Task requirements
Under this line are the records; write out word for word the part that begins at the line containing "7 2700u 256GB SSD" and ends at the line containing "No Comments", and no more.

Data
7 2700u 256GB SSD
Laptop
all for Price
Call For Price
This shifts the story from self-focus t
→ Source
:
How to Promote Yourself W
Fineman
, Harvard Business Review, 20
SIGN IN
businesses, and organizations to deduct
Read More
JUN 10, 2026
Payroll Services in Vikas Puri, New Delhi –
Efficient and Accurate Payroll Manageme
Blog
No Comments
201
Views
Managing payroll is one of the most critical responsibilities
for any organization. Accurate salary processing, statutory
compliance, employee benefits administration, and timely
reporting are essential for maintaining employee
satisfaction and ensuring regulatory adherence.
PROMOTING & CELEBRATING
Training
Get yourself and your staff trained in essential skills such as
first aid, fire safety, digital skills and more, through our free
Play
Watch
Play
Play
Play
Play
---
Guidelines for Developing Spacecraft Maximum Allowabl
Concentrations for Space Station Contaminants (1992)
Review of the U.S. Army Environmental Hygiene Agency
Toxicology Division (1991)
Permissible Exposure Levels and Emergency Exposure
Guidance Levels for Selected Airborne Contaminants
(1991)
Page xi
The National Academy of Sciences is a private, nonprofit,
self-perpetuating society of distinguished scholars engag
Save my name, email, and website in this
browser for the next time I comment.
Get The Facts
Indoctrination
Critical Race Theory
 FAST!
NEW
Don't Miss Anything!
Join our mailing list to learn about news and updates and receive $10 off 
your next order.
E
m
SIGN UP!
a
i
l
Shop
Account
...
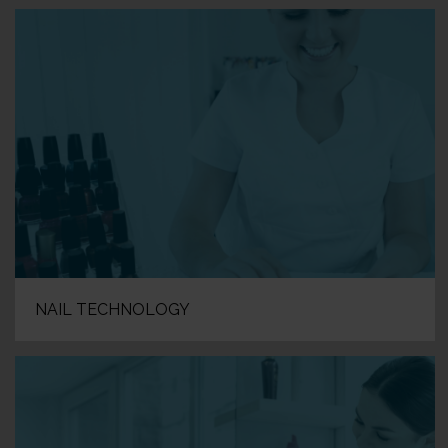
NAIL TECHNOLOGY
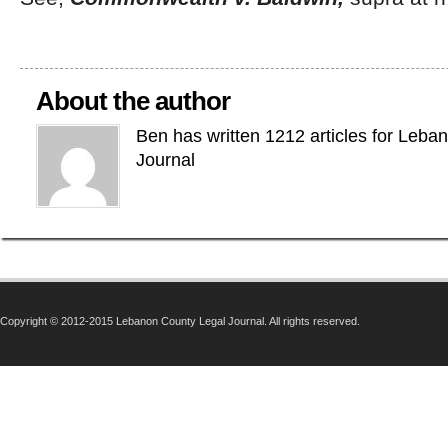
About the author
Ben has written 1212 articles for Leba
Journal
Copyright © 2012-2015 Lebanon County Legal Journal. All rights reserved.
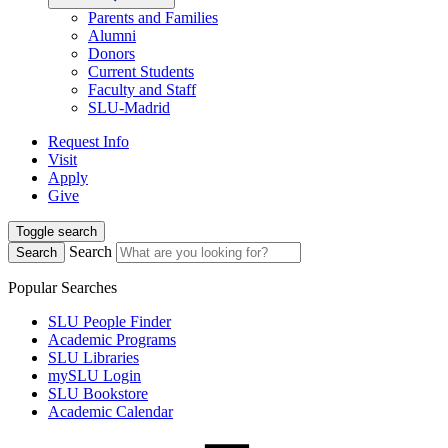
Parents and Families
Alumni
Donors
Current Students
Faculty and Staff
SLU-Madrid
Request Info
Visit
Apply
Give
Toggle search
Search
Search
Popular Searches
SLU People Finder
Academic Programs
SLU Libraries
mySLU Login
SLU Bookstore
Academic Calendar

Answer space
7 2700u 256GB SSD
Laptop
all for Price
Call For Price
This shifts the story from self-focus t
→ Source
:
How to Promote Yourself W
Fineman
, Harvard Business Review, 20
SIGN IN
businesses, and organizations to deduct
Read More
JUN 10, 2026
Payroll Services in Vikas Puri, New Delhi –
Efficient and Accurate Payroll Manageme
Blog
No Comments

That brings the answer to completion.